Trigger Warning: This article includes discussion of emotional abuse and physical and sexual assault.



Debora Harding’s writing operates with the reader in mind. This is no more evident in her debut book, Dancing with the Octopus, than in the lines, ‘I will now tell you about my childhood. Do not be scared’. They sit in solitude on the centre of page 17, acting as a door between the reader and the remainder of her memoir. They represent a kind of contract, in which the author is offering a hand (or, perhaps, a narrative tentacle) by which to lead you through the story of her life.


Dancing with the Octopus is a sharp, compelling recollection of abuse, gaslighting, and the process of trauma. It modulates between the sardonic tone of its telling and the tragedy of its content. It is a collection of (in Harding’s words) ‘vignettes’, that seem to step between moments in time and memory as if they were paving stones. The motion is effortless, revealing how the narrative absence of chronology acts as positive force.
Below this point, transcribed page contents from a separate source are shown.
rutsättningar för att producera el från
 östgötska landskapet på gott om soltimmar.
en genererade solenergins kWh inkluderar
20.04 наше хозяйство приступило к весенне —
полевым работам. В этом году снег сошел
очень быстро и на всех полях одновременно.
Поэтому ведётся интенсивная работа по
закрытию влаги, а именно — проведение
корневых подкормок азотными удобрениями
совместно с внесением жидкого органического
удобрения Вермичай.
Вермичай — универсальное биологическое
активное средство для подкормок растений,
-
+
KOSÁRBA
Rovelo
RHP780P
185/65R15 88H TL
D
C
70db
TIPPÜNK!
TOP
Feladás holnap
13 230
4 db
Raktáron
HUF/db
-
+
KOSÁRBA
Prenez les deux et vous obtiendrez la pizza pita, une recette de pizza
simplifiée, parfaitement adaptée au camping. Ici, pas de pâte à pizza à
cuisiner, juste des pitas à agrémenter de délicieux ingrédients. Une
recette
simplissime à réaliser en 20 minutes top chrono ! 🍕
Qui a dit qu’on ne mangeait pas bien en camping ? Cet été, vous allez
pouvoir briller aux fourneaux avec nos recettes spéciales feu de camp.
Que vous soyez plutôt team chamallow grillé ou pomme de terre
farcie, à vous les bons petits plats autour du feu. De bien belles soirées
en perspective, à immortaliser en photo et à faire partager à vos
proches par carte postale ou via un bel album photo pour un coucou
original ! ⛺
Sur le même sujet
Dancing with the Octopus implies a psychological landscape in which events of 1978 and 2003 sit neatly next to each other in the mind of the person recalling them.


The book is a true crime, but it is a unique one. The story tells of how a fourteen-year-old girl was abducted at knifepoint, raped, and ransomed, before being left to die. But it does not end there. Dancing with the Octopus is not a true crime in the sensationalist sense—the resolution of the trauma is just as pivotal to the story as the experience of sexual and psychological abuse. Dancing with the Octopus is a victim-centered narrative, and one which demonstrates that assault is not limited to the time or place of stranger-on-stranger crimes. The aftershocks continue, bleeding into every area of life.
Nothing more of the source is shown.